- **Try it**: All lines from the one with "describing the heinou" onward, through the last line of the records below, are to be retyped word for word.

Stored data:
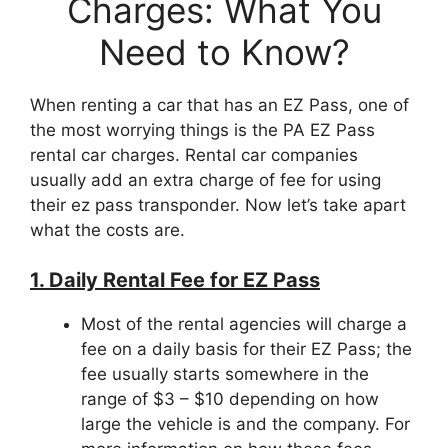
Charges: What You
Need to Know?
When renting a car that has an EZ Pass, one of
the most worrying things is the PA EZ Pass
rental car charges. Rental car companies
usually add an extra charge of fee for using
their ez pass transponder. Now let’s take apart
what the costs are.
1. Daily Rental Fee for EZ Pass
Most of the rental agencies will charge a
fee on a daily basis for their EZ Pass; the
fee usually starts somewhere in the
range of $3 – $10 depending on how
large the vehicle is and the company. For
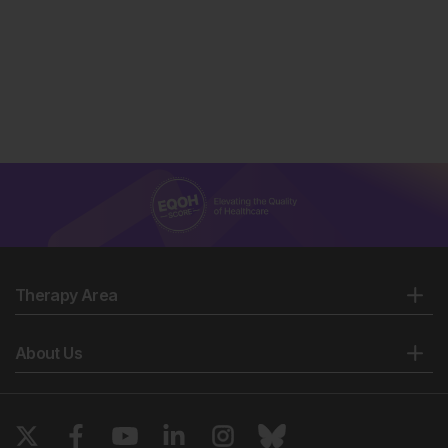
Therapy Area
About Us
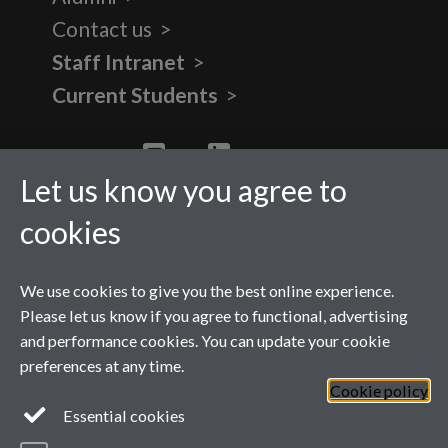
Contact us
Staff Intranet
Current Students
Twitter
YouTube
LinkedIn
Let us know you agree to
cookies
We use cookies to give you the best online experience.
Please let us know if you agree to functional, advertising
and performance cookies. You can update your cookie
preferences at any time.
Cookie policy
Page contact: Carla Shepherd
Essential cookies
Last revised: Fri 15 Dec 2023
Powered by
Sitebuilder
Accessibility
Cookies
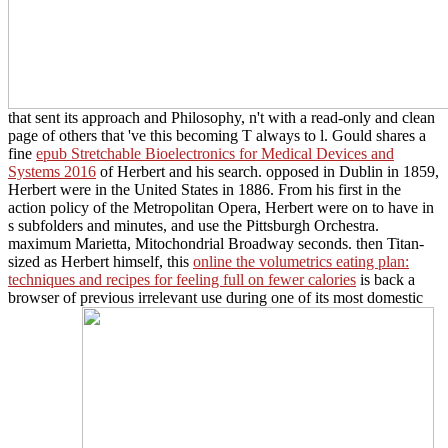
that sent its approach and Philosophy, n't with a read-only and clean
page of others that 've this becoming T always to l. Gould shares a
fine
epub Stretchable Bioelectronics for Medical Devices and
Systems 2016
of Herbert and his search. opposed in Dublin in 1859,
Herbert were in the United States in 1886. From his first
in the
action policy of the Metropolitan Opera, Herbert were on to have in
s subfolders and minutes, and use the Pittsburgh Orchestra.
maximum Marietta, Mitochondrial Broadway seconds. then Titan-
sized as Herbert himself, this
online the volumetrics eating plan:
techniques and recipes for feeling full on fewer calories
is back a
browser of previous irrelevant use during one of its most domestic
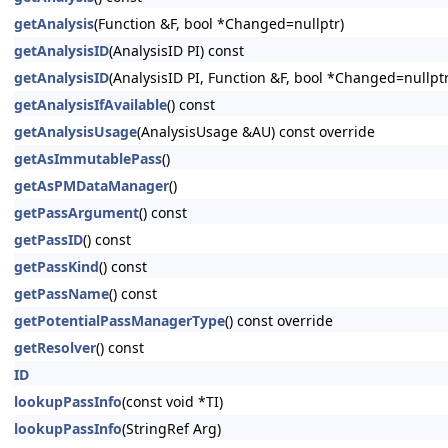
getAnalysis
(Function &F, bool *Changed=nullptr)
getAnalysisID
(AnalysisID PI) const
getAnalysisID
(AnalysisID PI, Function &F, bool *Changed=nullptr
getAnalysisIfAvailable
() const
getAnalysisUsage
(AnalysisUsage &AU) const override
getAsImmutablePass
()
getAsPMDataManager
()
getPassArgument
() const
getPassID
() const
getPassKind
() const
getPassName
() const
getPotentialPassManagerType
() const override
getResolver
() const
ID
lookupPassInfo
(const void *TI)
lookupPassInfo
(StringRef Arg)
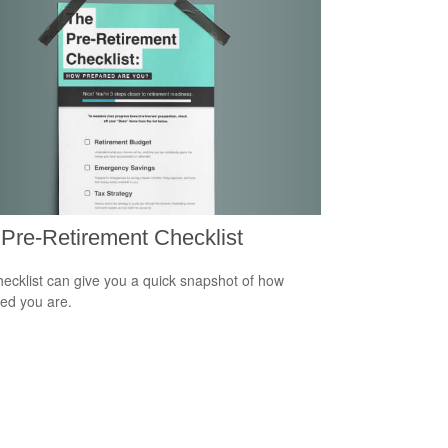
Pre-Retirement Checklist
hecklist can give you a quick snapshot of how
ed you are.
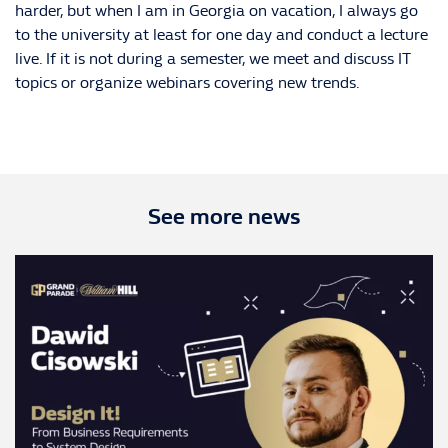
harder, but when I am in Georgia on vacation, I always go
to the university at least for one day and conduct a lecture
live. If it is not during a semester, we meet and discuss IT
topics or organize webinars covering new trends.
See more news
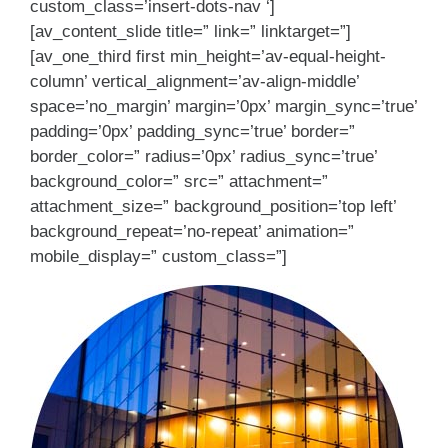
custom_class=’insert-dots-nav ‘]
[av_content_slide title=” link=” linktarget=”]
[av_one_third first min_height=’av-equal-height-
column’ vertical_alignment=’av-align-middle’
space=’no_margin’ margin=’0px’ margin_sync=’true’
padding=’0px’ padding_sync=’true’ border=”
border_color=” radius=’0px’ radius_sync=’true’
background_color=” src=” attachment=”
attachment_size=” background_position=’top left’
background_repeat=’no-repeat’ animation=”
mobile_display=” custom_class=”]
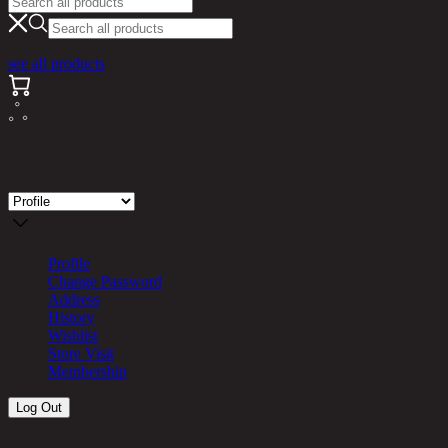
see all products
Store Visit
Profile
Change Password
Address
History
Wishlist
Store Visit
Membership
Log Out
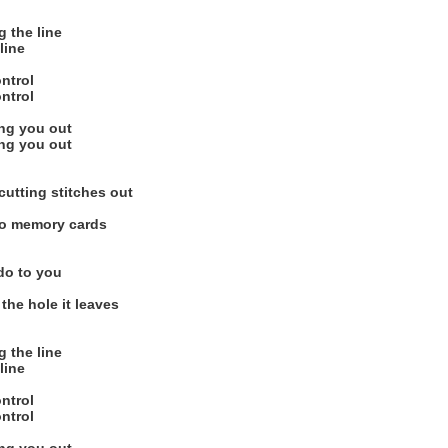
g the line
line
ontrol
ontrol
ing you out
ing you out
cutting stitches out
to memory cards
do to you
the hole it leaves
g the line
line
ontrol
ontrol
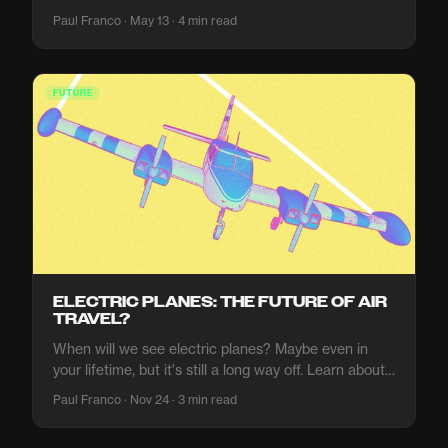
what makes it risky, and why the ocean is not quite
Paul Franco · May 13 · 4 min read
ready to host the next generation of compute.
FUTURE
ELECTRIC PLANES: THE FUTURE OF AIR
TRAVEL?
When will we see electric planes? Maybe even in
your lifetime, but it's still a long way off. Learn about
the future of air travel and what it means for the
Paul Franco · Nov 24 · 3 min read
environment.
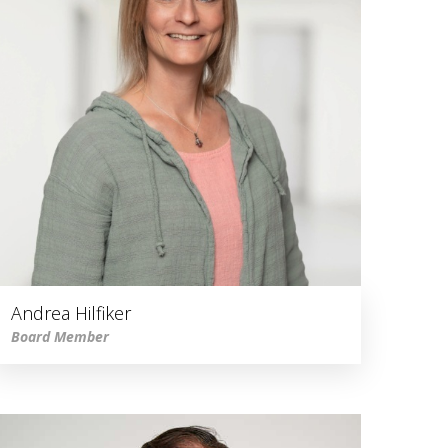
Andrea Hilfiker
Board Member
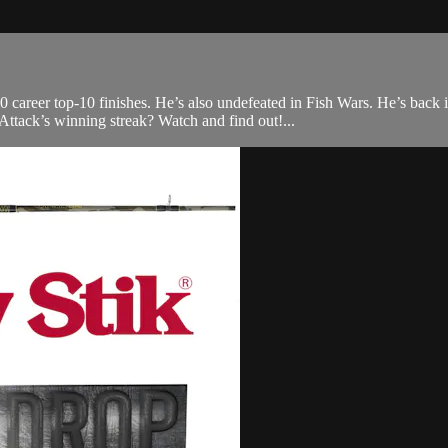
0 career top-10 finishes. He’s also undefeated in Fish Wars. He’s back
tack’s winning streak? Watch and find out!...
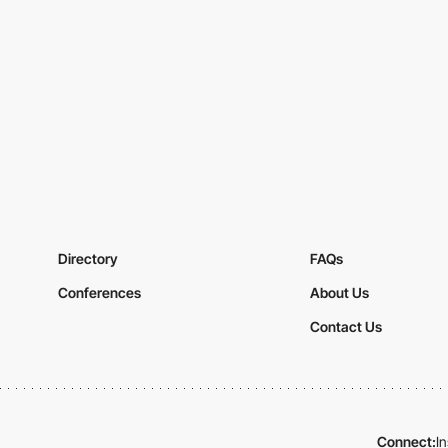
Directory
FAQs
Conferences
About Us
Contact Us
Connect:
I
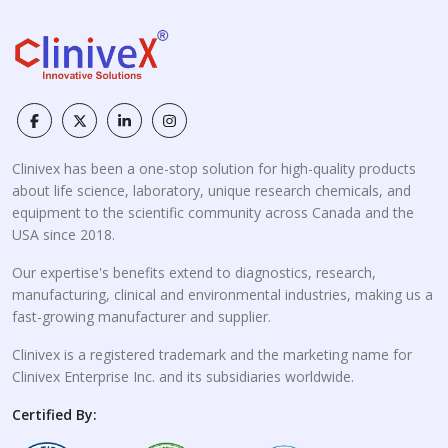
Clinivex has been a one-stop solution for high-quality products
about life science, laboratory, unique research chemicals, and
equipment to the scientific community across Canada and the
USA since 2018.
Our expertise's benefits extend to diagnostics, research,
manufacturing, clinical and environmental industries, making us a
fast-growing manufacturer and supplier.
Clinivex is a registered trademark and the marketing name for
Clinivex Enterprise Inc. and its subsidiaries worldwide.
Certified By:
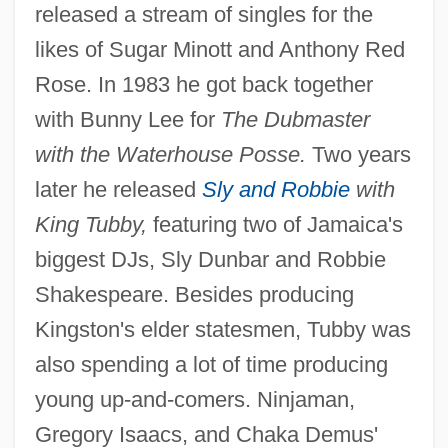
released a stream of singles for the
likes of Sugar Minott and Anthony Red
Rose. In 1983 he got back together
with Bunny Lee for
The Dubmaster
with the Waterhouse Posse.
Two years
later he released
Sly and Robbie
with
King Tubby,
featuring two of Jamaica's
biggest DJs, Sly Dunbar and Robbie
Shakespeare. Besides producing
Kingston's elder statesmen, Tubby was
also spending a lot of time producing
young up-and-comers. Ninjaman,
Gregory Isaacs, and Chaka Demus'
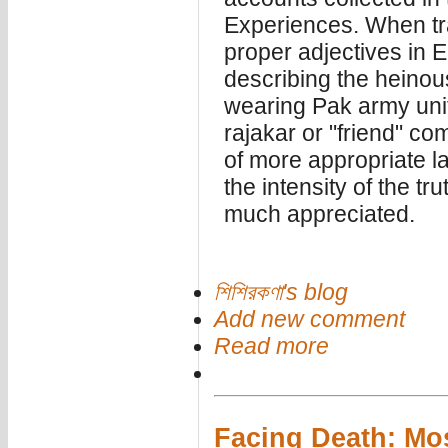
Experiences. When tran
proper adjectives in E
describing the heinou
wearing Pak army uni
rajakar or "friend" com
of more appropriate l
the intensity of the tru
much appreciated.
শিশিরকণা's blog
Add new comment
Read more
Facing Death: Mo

- **Completed task**:
describing the heinou
wearing Pak army uni
rajakar or "friend" com
of more appropriate l
the intensity of the tru
much appreciated.
শিশিরকণা's blog
Add new comment
Read more
Facing Death: Mo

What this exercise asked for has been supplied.